I decided I'd just shower in the morning, I couldn't face my brother again. I was pretty embarrassed at the fact that I bolted out of the bathroom like that.

I stood up and slid off my shirt socks, and pants and lied down in my bed.

I puled the sheets up over my body and tried to fall asleep.

A picture of my brother naked seemed to be permanently stuck inside my head. It was keeping me up.

After Kaoru had finished drying off and was done getting ready for bed he joined me in my bed.

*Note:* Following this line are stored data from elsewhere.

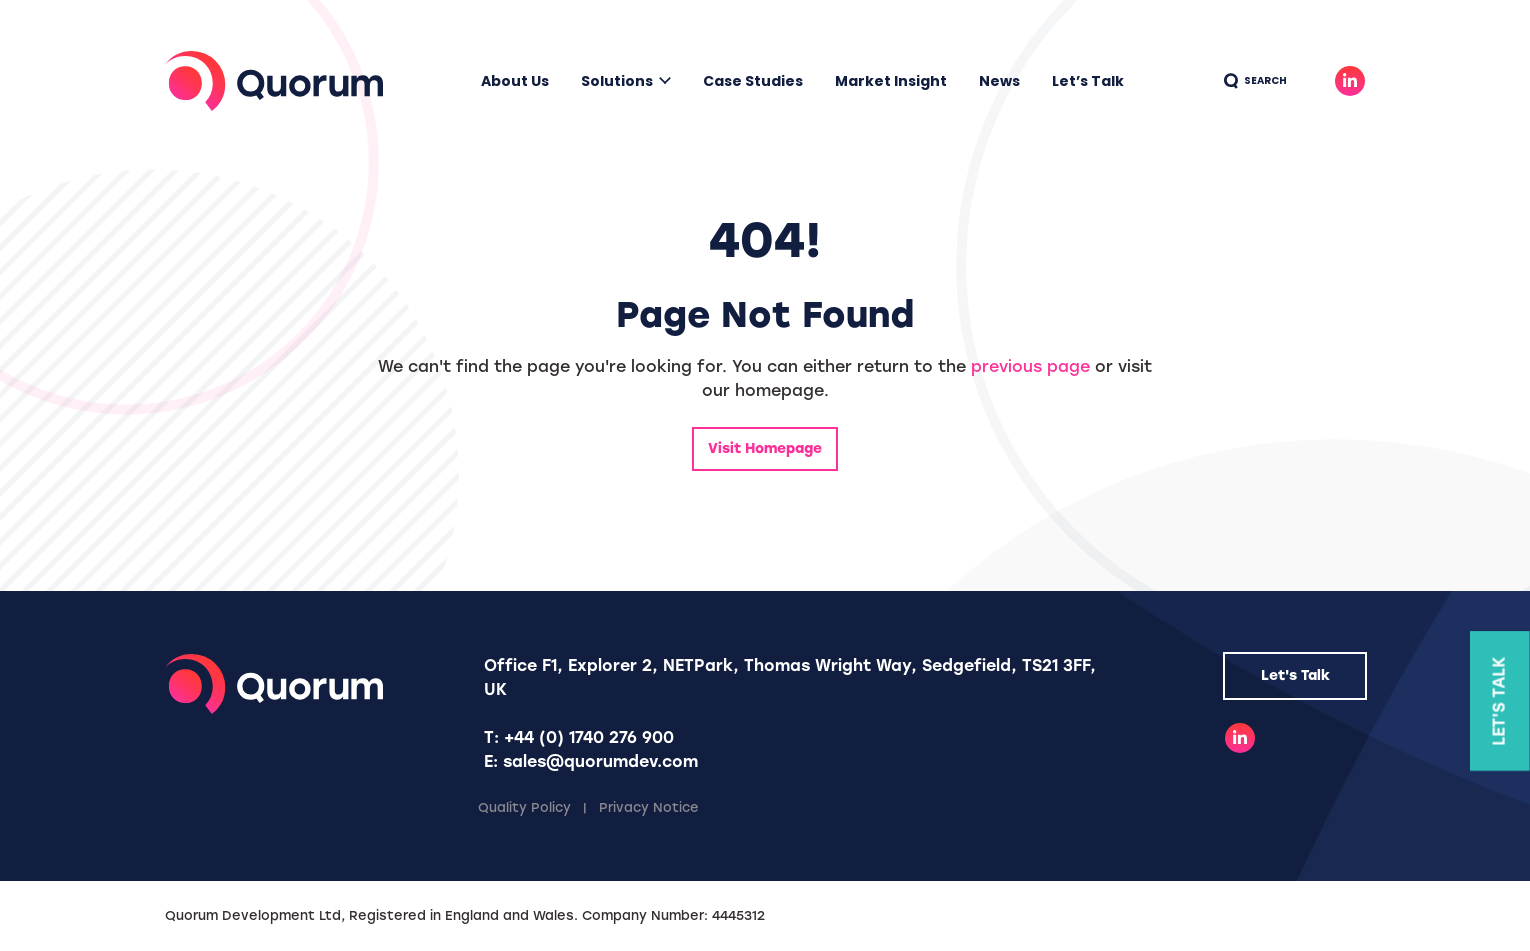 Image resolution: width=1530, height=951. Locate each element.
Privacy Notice (649, 807)
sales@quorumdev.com (600, 761)
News (999, 81)
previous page (1030, 366)
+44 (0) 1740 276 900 (589, 737)
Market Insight (891, 81)
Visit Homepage (765, 448)
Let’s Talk (1088, 81)
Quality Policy (524, 807)
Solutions (617, 81)
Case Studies (753, 81)
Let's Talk (1295, 675)
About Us (515, 81) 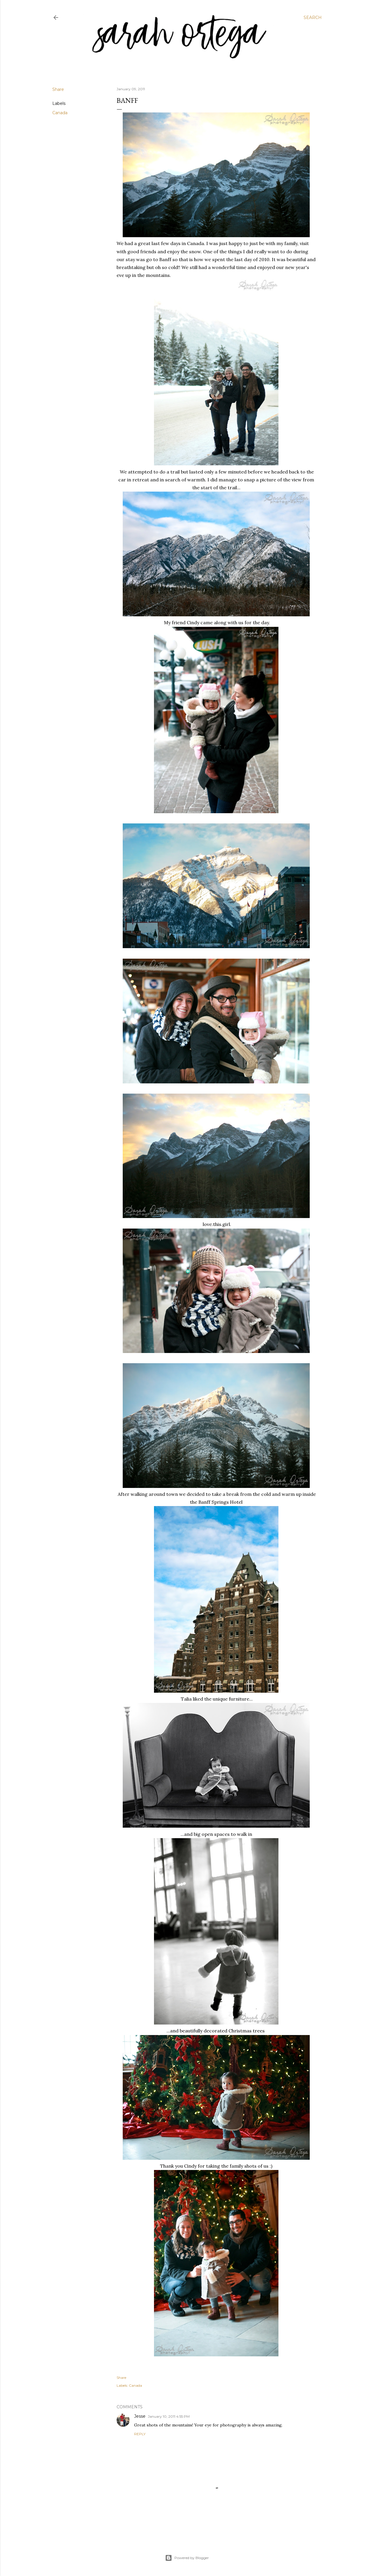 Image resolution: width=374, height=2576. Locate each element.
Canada (59, 112)
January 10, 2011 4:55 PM (169, 2416)
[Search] (313, 18)
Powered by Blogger (187, 2557)
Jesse (140, 2416)
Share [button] (58, 89)
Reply (140, 2434)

He was always crawling into my bed. The truth is, it was lonely sleeping without his body and warmth there.

"Something wrong, Hikaru?" He gently ran his hand across my hair.

"I'm fine." I lied. I didn't want him to know anything about my thoughts towards him. I slowly turned away from him and faced the wall.

He moved closer to me and wrapped his arm around me. "G'night, Hikaru."

"Night," I replied. Him lying next to me wasn't helping my issue, but it was comforting having him there.

He nuzzled his head into my shoulder and my heart started beating faster. Oh God, I thought to myself, hoping he wouldn't notice.

After two hours of attempting to fall asleep, Kaoru's arm still around me, I turned my body towards his.

I put my chin on his head and wrapped my arms around him. I love you, Kaoru. I gently pressed my lips against his forehead, and finally got some sleep.